The essays, articles, and poetry in this anthology reflect the collaboration and exchange of the leading scholars, economists, urban planners, and social scientists selected for the first fellowship program at the India China Institute (ICI) at The New School.

In early 2006, the first cohort of ten fellows, five each from India and China, were joined by six faculty members from The New School, who served as facilitators and provocateurs in the dialogue on Urbanization and Globalization. The Chinese, Indian, and American fellows met with the aim of first agreeing on a set of key questions about the future of their countries. With these questions in place, the fellows could then begin to address them and to devise innovative and creative solutions.

The fellows met four times during the two years of their fellowship at ICI’s intensive residencies in New York, India, and China. The dialogue generated during the residencies traversed disciplines, cultures, and generational differences. Together, the group of fellows developed nuanced and honest insights that ran counter to the patriotic competition between India and China that is often played up in the media.

The genres and languages represented in this anthology reflect the diversity of the authors. Entries range from a cover story for a popular Sunday magazine in India to a policy document to a series of columns for a liberal newspaper in China. Chakrapani Ghanta and Amita Bhide wrote in their native languages of Telugu and Marathi, respectively, while Guo Yukuan and Yao Yang published in Chinese.

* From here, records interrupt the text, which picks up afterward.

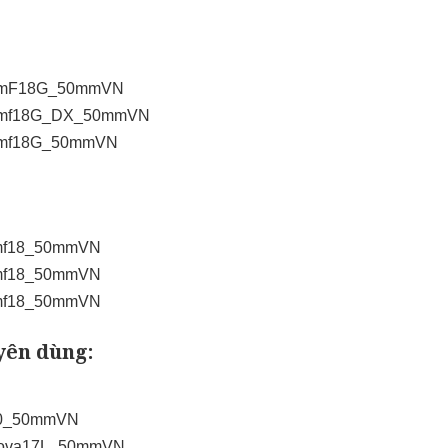
n50mmF18G_50mmVN
n35mmf18G_DX_50mmVN
85mmf18G_50mmVN
5mmf18_50mmVN
5mmf18_50mmVN
0mmf18_50mmVN
yên dùng:
S100_50mmVN
roNova17L_50mmVN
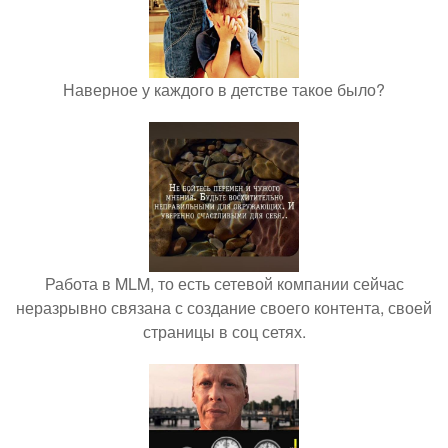
Наверное у каждого в детстве такое было?
Работа в MLM, то есть сетевой компании сейчас
неразрывно связана с создание своего контента, своей
страницы в соц сетях.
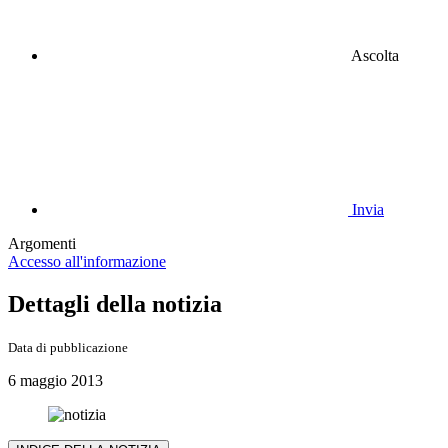
Ascolta
Invia
Argomenti
Accesso all'informazione
Dettagli della notizia
Data di pubblicazione
6 maggio 2013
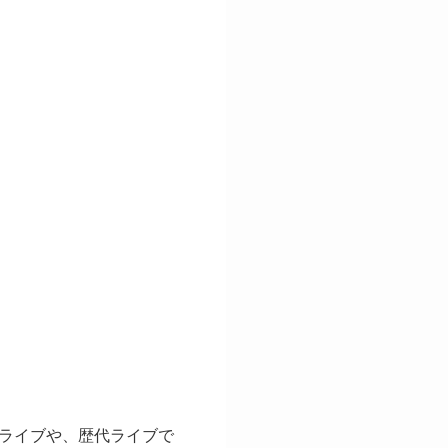
ライブや、歴代ライブで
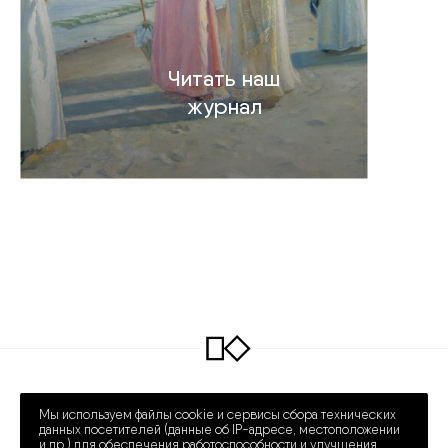
Читать наш
журнал
INFO@COLLECTART.RU
+7 (495) 648-62-42
Мы используем файлы cookie и сервисы сбора технических
ПРЕЧИСТЕНКА 30/2
ПН – СБ 12:00 – 20:00
данных посетителей (данные об IP-адресе, местоположении
и др.) для обеспечения работоспособности и улучшения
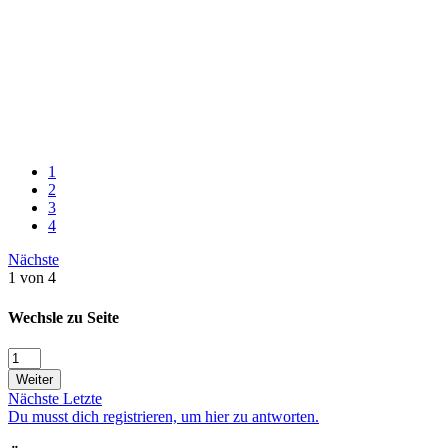
1
2
3
4
Nächste
1 von 4
Wechsle zu Seite
Weiter
Nächste
Letzte
Du musst dich registrieren, um hier zu antworten.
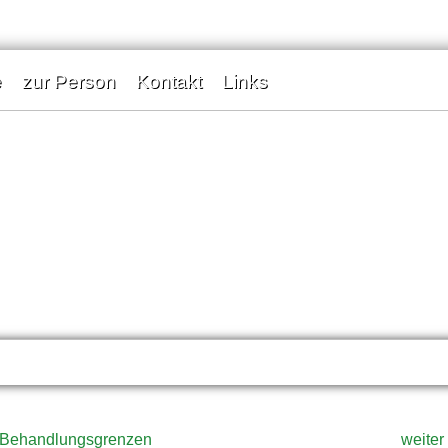
e
zur Person
Kontakt
Links
u Behandlungsgrenzen
weiter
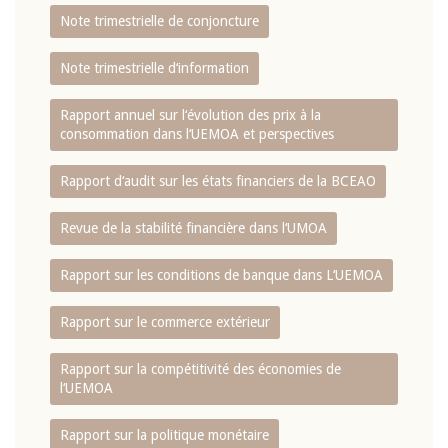
Note trimestrielle de conjoncture
Note trimestrielle d‘information
Rapport annuel sur l‘évolution des prix à la
consommation dans l‘UEMOA et perspectives
Rapport d‘audit sur les états financiers de la BCEAO
Revue de la stabilité financière dans l‘UMOA
Rapport sur les conditions de banque dans L‘UEMOA
Rapport sur le commerce extérieur
Rapport sur la compétitivité des économies de
l‘UEMOA
Rapport sur la politique monétaire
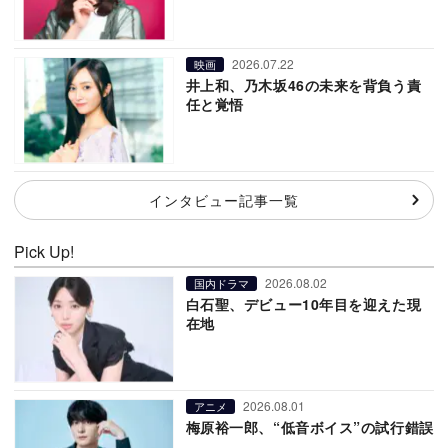
2026.07.22
映画
井上和、乃木坂46の未来を背負う責
任と覚悟
インタビュー記事一覧
Pick Up!
2026.08.02
国内ドラマ
白石聖、デビュー10年目を迎えた現
在地
2026.08.01
アニメ
梅原裕一郎、“低音ボイス”の試行錯誤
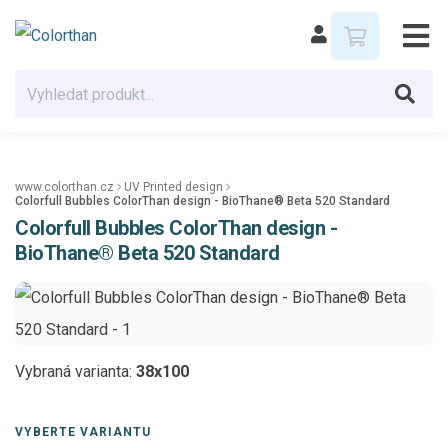
www.colorthan.cz
UV Printed design
Colorfull Bubbles ColorThan design - BioThane® Beta 520 Standard
Colorfull Bubbles ColorThan design -
BioThane® Beta 520 Standard
Vybraná varianta:
38x100
VYBERTE VARIANTU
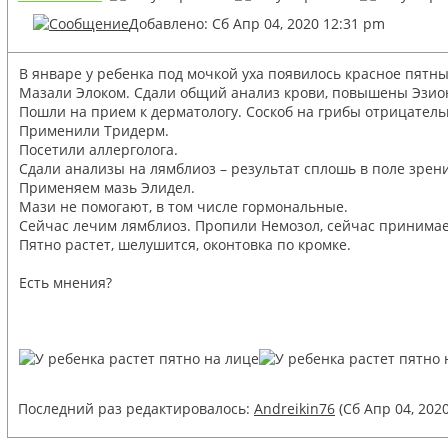
Добавлено: Сб Апр 04, 2020 12:31 pm
В январе у ребенка под мочкой уха появилось красное пятн
Мазали Элоком. Сдали общий анализ крови, повышены Эзи
Пошли на прием к дерматологу. Соскоб на грибы отрицател
Применили Тридерм.
Посетили аллерголога.
Сдали анализы на лямблиоз – результат сплошь в поле зрени
Применяем мазь Элидел.
Мази не помогают, в том числе гормональные.
Сейчас лечим лямблиоз. Пропили Немозол, сейчас принимае
Пятно растет, шелушится, оконтовка по кромке.
Есть мнения?
Последний раз редактировалось:
Andreikin76
(Сб Апр 04, 202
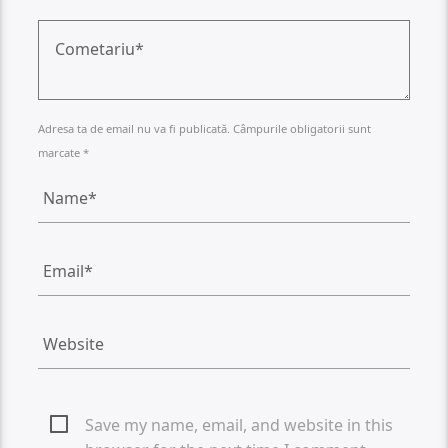
Adresa ta de email nu va fi publicată. Câmpurile obligatorii sunt
marcate *
Save my name, email, and website in this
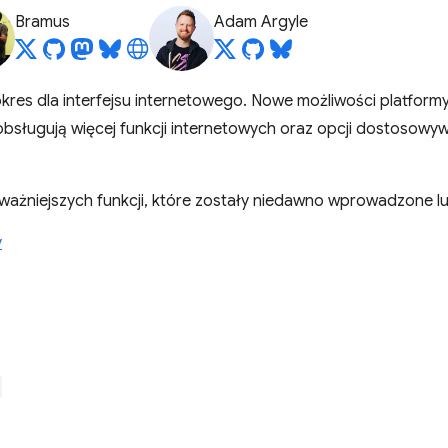
Bramus
Adam Argyle
okres dla interfejsu internetowego. Nowe możliwości platform
obsługują więcej funkcji internetowych oraz opcji dostosowyw
jważniejszych funkcji, które zostały niedawno wprowadzone lu
y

The anthology’s title, Parallax Visions, speaks to the deepened understanding the fellows developed as they challenged, explored, and shaped their ideas about each other’s countries. “Parallax” is the apparent change in the direction of an object, as a result of a shift in the observer’s position. The works in this anthology illustrate how the program’s unique three-country conversations allowed the fellows to examine their concepts about India, China, and the United States from a different perspective and to reconsider their ideas about each country’s economy, governance, urbanization, and globalization. In addition, this process provided the fellows with opportunities to grow as public intellectuals, expand their international networks, and solidify their positions in their respective professional fields.

We have divided the essays into four major categories. The first, “Beyond First Impressions,” demonstrates how the fellows are asking familiar questions in a different context. The second category, “Intertwined Development Paths,” delves deeper into the fellows’ particular areas of expertise. The articles in this section offer contrasting approaches and modes of analysis between disciplines in India and China. The third, “Vexing Urbanisms,” focuses on the ever-changing relationship between land and people through economic policies, migration, and social behaviors. The fourth category, “Governance and Democratization,” covers minority rights and their relationship with political ideology.

At ICI, we feel fortunate to participate in this three-way dialogue, and we are confident that this anthology is the beginning of a series of enduring conversations that will continue for many years to come.